Даже плотно зажмурившись, Крум не мог прогнать это видение. Оно стояло перед глазами, просто голова разрывалась. И тогда Крума охватила твердая решимость во что бы то ни стало понять, что же происходит, когда человек растет, становится старше…
— Крум, Крум, сынок, ты что, спишь?
Стоя на пороге, бабушка озабоченно смотрела на него.
— Ты не заболел?
— Уроки учу, бабушка! — сухо ответил Крум, чувствуя, что слова застревают в горле.
Бабушка тоже услышала напряженность в голосе внука и, притворив дверь, бесшумно ушла.
Позже, не сейчас, он поймет, что матери всегда оставляют сыновей наедине с самим собой: так надо, так требует их возмужание, потому что настал тот долгий и мучительно-сладкий период, когда сын уже не ребенок, но еще не мужчина.
Но это Крум поймет позже, а сейчас он чувствовал себя одиноким, покинутым всеми.

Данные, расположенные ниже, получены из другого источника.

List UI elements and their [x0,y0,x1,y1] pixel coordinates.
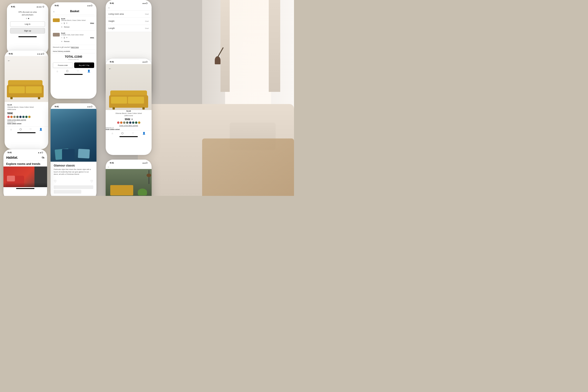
basket-icon[interactable]: 🛍 [42,156,44,159]
item1-desc: Ottoman Bench, Grass Cotton Velvet [61,20,94,21]
basket-back-icon[interactable]: ← [53,10,55,13]
basket-title: Basket [55,9,94,14]
wishlist-icon-right[interactable]: ♡ [90,179,93,183]
time-basket: 9:41 [55,4,59,7]
red-cushion-shape [7,176,15,182]
nav-shop[interactable]: ⬡ [66,70,68,72]
qty-value-2: 1 [64,36,65,39]
swatch-navy[interactable] [19,116,22,118]
swatch-lg-navy[interactable] [129,122,132,124]
basket-item-1: Scott Ottoman Bench, Grass Cotton Velvet… [50,16,96,30]
measure-value-2[interactable]: Start [145,20,149,22]
remove-btn-2[interactable]: Remove [64,41,69,42]
qty-minus-1[interactable]: − [61,22,62,24]
swatch-orange[interactable] [10,116,13,118]
swatch-lg-olive[interactable] [123,122,126,124]
sofa-lg-cushion-left [111,97,127,104]
sofa-lg-illustration [109,89,148,108]
notch [65,105,81,108]
nav-account[interactable]: 👤 [87,70,90,72]
sofa-leg-left [10,97,13,99]
swatch-lg-green[interactable] [126,122,128,124]
sample-link-lg[interactable]: Order a free fabric sample [106,125,152,126]
status-bar-glamour: 9:41 ▲▲⬡ [50,103,96,109]
product-price: 550£ [7,112,46,114]
item2-price: 990£ [90,37,94,39]
product-image: ← [4,56,48,102]
process-order-button[interactable]: Process order [53,62,73,68]
discount-section: Discount or gift voucher? Add it here [50,45,96,50]
swatch-lg-teal[interactable] [132,122,134,124]
qty-plus-1[interactable]: + [66,22,67,24]
delivery-text: Home Delivery available [53,50,70,52]
pay-label: Pay [86,64,89,66]
carousel-dots [10,18,45,19]
measure-value-3[interactable]: Start [145,27,149,30]
qty-plus-2[interactable]: + [66,36,67,39]
nav-shop[interactable]: ⬡ [121,132,124,135]
nav-wishlist[interactable]: ♡ [77,70,79,72]
remove-x-icon-2: ✕ [61,41,62,42]
measure-label-1: Living room area [108,13,124,15]
apple-pay-button[interactable]: Buy with  Pay [74,62,94,68]
qty-minus-2[interactable]: − [61,36,62,39]
wishlist-icon-left[interactable]: ♡ [54,179,57,183]
product-lg-brand: ZARA home [106,114,152,117]
nav-wishlist[interactable]: ♡ [132,132,134,135]
notch [65,4,81,7]
nav-shop[interactable]: ⬡ [20,128,22,131]
back-button[interactable]: ← [7,59,10,62]
nav-home[interactable]: ⌂ [112,132,113,134]
swatch-lg-gold[interactable] [138,122,140,124]
status-icons: ▲▲⬡ [38,152,43,154]
product-lg-price: 550£ [125,118,130,120]
sofa-cushion-right [26,86,42,93]
basket-header-row: ← Basket [50,8,96,16]
glamour-desc: Particular style that mixes the classic … [54,168,93,176]
swatch-lg-dark-green[interactable] [135,122,137,124]
product-name: Scott [7,104,46,106]
notch [120,60,136,64]
phone-glamour: 9:41 ▲▲⬡ Glamour classic Particular styl… [50,103,96,196]
material-label: Material (?) [7,121,46,123]
basket-item-1-info: Scott Ottoman Bench, Grass Cotton Velvet… [61,18,94,28]
remove-row-1: ✕ Remove [61,24,94,28]
status-bar-room: 9:41 ▲▲⬡ [106,160,152,165]
swatch-red[interactable] [7,116,10,118]
room-back-icon[interactable]: ← [108,166,110,168]
item2-desc: 3 Seater Sofa, Gold Cotton Velvet [61,34,94,36]
basket-action-buttons: Process order Buy with  Pay [50,62,96,68]
nav-account[interactable]: 👤 [39,128,42,131]
nav-home[interactable]: ⌂ [56,70,58,72]
measure-value-1[interactable]: Start [145,13,149,15]
nav-home[interactable]: ⌂ [10,128,12,131]
habitat-header: Habitat. 🛍 [4,155,47,161]
sample-link[interactable]: Order a free fabric sample [7,119,46,120]
swatch-green[interactable] [16,116,18,118]
nav-account[interactable]: 👤 [142,132,146,135]
remove-btn-1[interactable]: Remove [64,26,69,28]
glamour-title: Glamour classic [54,164,93,167]
signup-button[interactable]: Sign up [10,28,45,34]
swatch-lg-orange[interactable] [120,122,122,124]
swatch-lg-red[interactable] [117,122,120,124]
glamour-text: Glamour classic Particular style that mi… [50,162,96,178]
swatch-dark-green[interactable] [25,116,28,118]
home-indicator [16,188,34,189]
swatch-olive[interactable] [13,116,16,118]
nav-wishlist[interactable]: ♡ [30,128,32,131]
add-voucher-link[interactable]: Add it here [71,46,79,48]
measure-empty-area [106,32,152,60]
login-button[interactable]: Log in [10,21,45,27]
habitat-gradient [4,182,47,187]
measure-back-icon[interactable]: ← [108,6,110,9]
time-login: 9:41 [11,6,15,8]
total-section: TOTAL £1540 Product total only [50,53,96,62]
home-indicator [17,132,36,133]
swatch-gold[interactable] [28,116,30,118]
home-indicator [18,36,37,37]
back-button-lg[interactable]: ← [108,67,112,70]
swatch-teal[interactable] [22,116,24,118]
status-icons: ▲▲⬡ [87,4,92,7]
delivery-section: Home Delivery available [50,50,96,53]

Душевное смятение сменилось гневом, благородным возмущением: как бесцеремонно врываются взрослые к тебе в душу, как портят все!
Чавдар, бесспорно, принадлежал к миру взрослых. И когда Крум искал наиболее точное определение того, что он видел и что пытался понять, на ум приходило слово «похитили».
Лина была похищена Чавдаром. Конечно, похищена! Это слово оправдывало кипевшее в Круме возмущение, делало его гнев справедливым, а планы спасения его Дульсинеи реальными. Да, да! И нечего тут смеяться!
Яни, Дими, Евлоги, Андро, Спас, да и ты, Иванчо, нечего вам хихикать!
Все мы читали историю приключений благородного испанского рыцаря, а у всякого настоящего рыцаря есть своя Дульсинея, хоть и не Тобосская.
Лину нужно спасти, вырвать из цепких лап Чавдара.
Крум зажмурился и вдруг совершенно ясно увидел руки Чавдара: на одной серебристые часы, на другой — серебристый браслет. Эти руки обнимают хрупкую фигурку девочки. Она вздрагивает, словно хочет вырваться, убежать, и в то же время тянется к этим рукам как зачарованная. И вдруг замирает.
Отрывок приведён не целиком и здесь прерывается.